ChatGPT is going multimodal with help from DALL·E.
What’s new: ChatGPT is being geared to accept voice input and output, OpenAI announced. It will also accept and generate images, thanks to integration with DALL·E 3, a new version of the company’s image generator.
How it works: The updates expand ChatGPT into a voice-controlled, interactive system for text and image interpretation and production. New safety features are designed to protect legal rights of artists and public figures.
- Voice input/output will give ChatGPT functionality similar to that of Apple Siri or Amazon Alexa. OpenAI’s Whisper speech recognition system will transcribe voice input into text prompts, and a new text-to-speech model will render spoken output in five distinct voice profiles. Voice interactions will be available to subscribers to the paid ChatGPT Plus and Enterprise services within a couple of weeks.

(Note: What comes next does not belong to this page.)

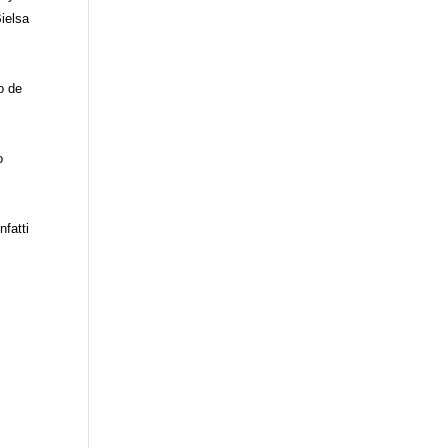
Bielsa
o de
o
nfatti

- A new model called GPT-4 with Vision (GPT-4V) manages ChatGPT’s image input/output, which OpenAI demonstrated at GPT-4’s debut. Users can include images in a conversation to, say, analyze mathematical graphs or plan a meal around the photographed contents of a refrigerator. Like voice, image input/output will be available to paid subscribers within weeks.
- DALL·E 3 will use ChatGPT to refine prompts, and it will generate images from much longer prompts than the previous version. It will produce legible text within images (rather than made-up characters and/or words). Among other safety features, it will decline prompts that name public figures or ask for art in the style of a living artist. The update will be available to paid subscribers in early October, and Microsoft Bing’s Image Creator will switch from DALL·E 2 to DALL·E 3.

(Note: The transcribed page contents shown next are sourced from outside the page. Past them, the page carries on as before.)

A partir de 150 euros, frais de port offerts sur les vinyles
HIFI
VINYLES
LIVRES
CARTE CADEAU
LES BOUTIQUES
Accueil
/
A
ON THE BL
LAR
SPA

- All new functionality eventually will roll out to unpaid and API users.
Yes, but: OpenAI said the new voice and image capabilities are limited to the English language. Moreover, the ability to understand and generate highly technical images is limited.

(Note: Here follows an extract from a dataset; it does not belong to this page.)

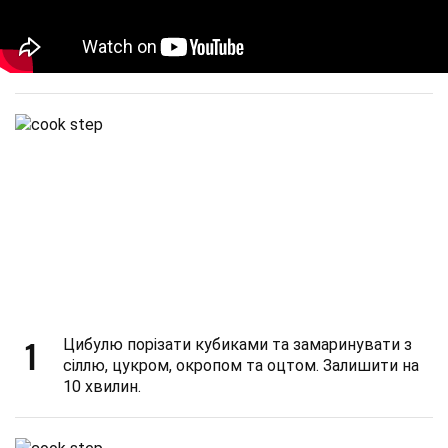
1
Цибулю порізати кубиками та замаринувати з
сіллю, цукром, окропом та оцтом. Залишити на
10 хвилин.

Behind the news: OpenAI introduced GPT-4 in March with a demo that translated a napkin sketch of a website into code, but Google was first to make visual input and output to a large language model widely available. Google announced visual features at May’s Google I/O conference and the public could use them by midsummer.
Why it matters: ChatGPT has already redefined the possibilities of AI among the general public, businesses, and technical community alike. Voice input opens a world of new applications in any setting where English is spoken, and the coupling of language and vision is bound to spark applications in the arts, sciences, industry, and beyond. DALL·E 3’s safety features sound like an important step forward for image generation.
We’re thinking: The notion of generative models that "do everything" has entered the public imagination. Combining text, voice, and image generation is an exciting step in that direction.